Kafka as a Messaging System:
Kafka is a distributed, replicated commit log. Kafka does not have the concept of a queue which might seem strange at first, given that it is primary used as a messaging system. Queues have been synonymous with messaging systems for a long time. Let’s break down “distributed, replicated commit log” a bit:
- Distributed because Kafka is deployed as a cluster of nodes, for both fault tolerance and scale
- Replicated because messages are usually replicated across multiple nodes (servers).
- Commit Log because messages are stored in partitioned, append only logs which are called Topics. This concept of a log is the principal killer feature of Kafka.
Kafka uses a pull model. Consumers request batches of messages from a specific offset. Kafka permits long-pooling, which prevents tight loops when there is no message past the offset. A pull model is logical for Kafka because of its partitions. Kafka provides message order in a partition with no contending consumers. This allows users to leverage the batching of messages for effective message delivery and higher throughput.
It is a dumb broker / smart consumer model — does not try to track which messages are read by consumers. Kafka keeps all messages for a set period of time.
The core idea in the messaging model in RabbitMQ is that the producer never sends any messages directly to a queue. Actually, quite often the producer doesn’t even know if a message will be delivered to any queue at all.
Instead, the producer can only send messages to an exchange. An exchange is a very simple thing. On one side it receives messages from producers and the other side it pushes them to queues. The exchange must know exactly what to do with a message it receives. Should it be appended to a particular queue? Should it be appended to many queues? Or should it get discarded. The rules for that are defined by the exchange type (direct, topic, headers and fanout)
The super simplified overview:
- Publishers send messages to exchanges
- Exchanges route messages to queues and other exchanges
- RabbitMQ sends acknowledgements to publishers on message receipt
- Consumers maintain persistent TCP connections with RabbitMQ and declare which queue(s) they consume
- RabbitMQ pushes messages to consumers
- Consumers send acknowledgements of success/failure
- Messages are removed from queues once consumed successfully
It is a smart broker / dumb consumer model — consistent delivery of messages to consumers, at around the same speed as the broker monitors the consumer state.

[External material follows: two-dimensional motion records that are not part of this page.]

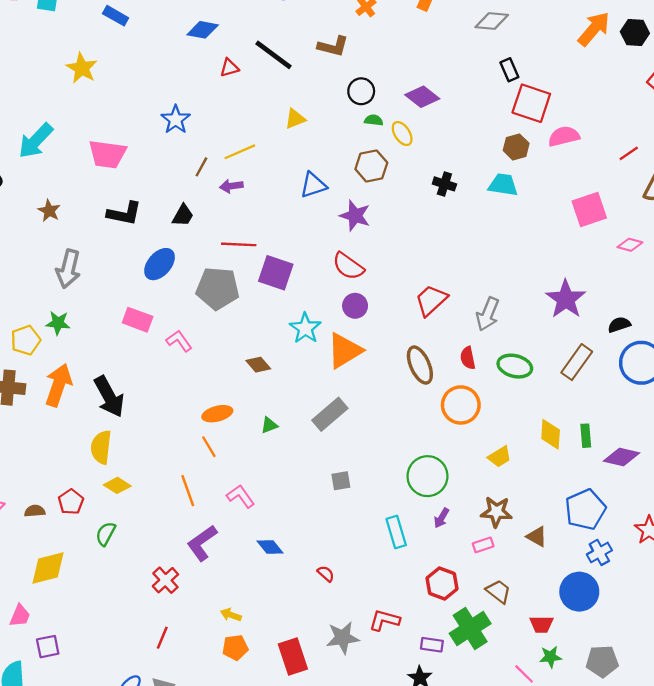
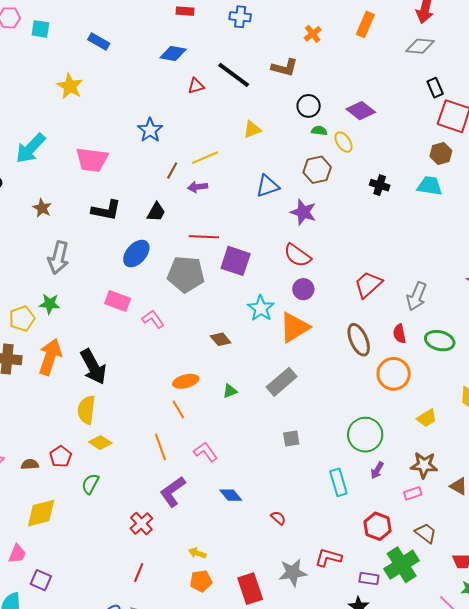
purple square: (48, 647) -> (41, 580), turned 35

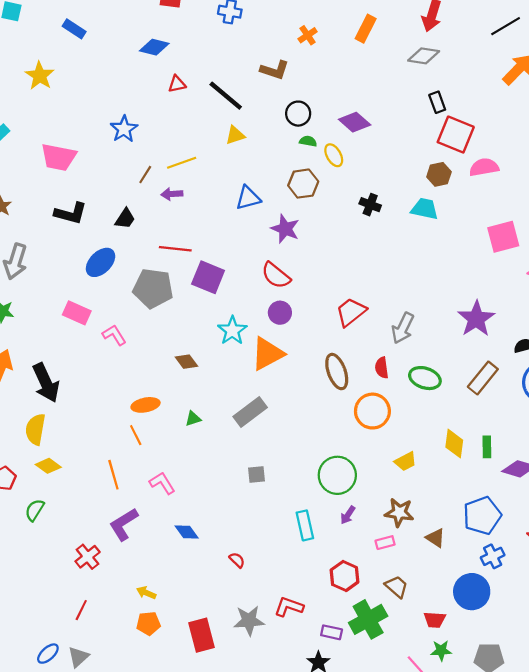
black line: (234, 75) -> (226, 96), moved

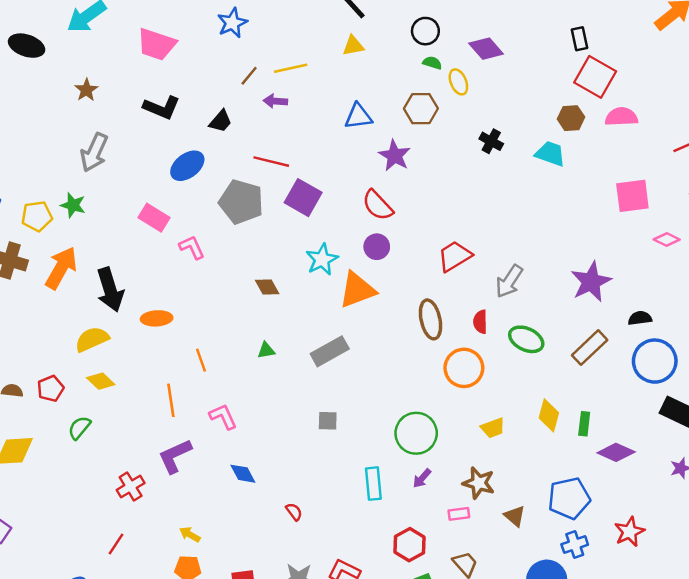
orange ellipse: (146, 405) -> (157, 318), moved
yellow semicircle: (35, 429) -> (92, 339), turned 48

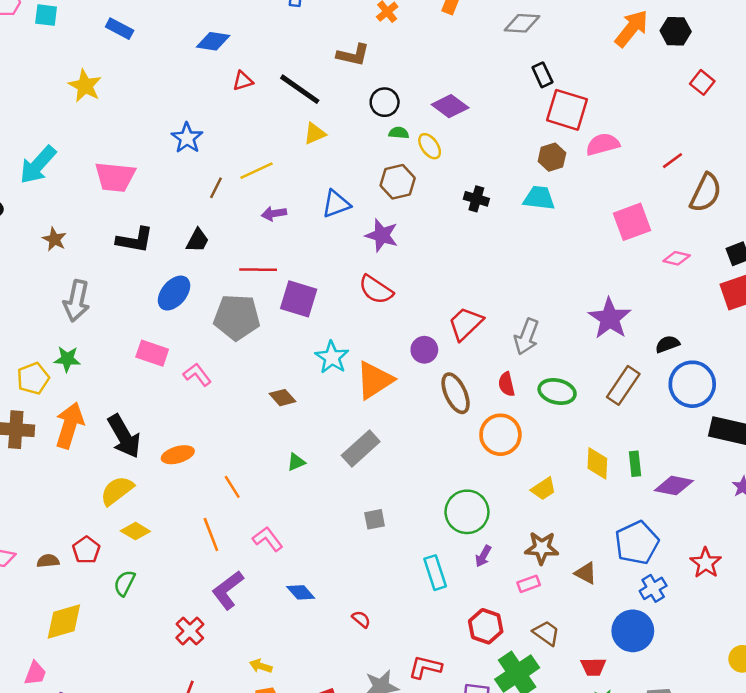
purple arrow: (275, 101) -> (274, 214), moved
purple circle: (377, 247) -> (424, 350), moved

RabbitMQ uses a push model. Push-based systems can overwhelm consumers if messages arrive at the queue faster than the consumers can process them. So to avoid this each consumer can configure a prefetch limit (also known as a QoS limit). This basically is the number of unacknowledged messages that a consumer can have at any one time. This acts as a safety cut-off switch for when the consumer starts to fall behind.This can be used for low latency messaging.
The aim of the push model is to distribute messages individually and quickly, to ensure that work is parallelized evenly and that messages are processed approximately in the order in which they arrived in the queue.
RabbitMQ is written in Erlang. Pivotal develops and maintains RabbitMQ.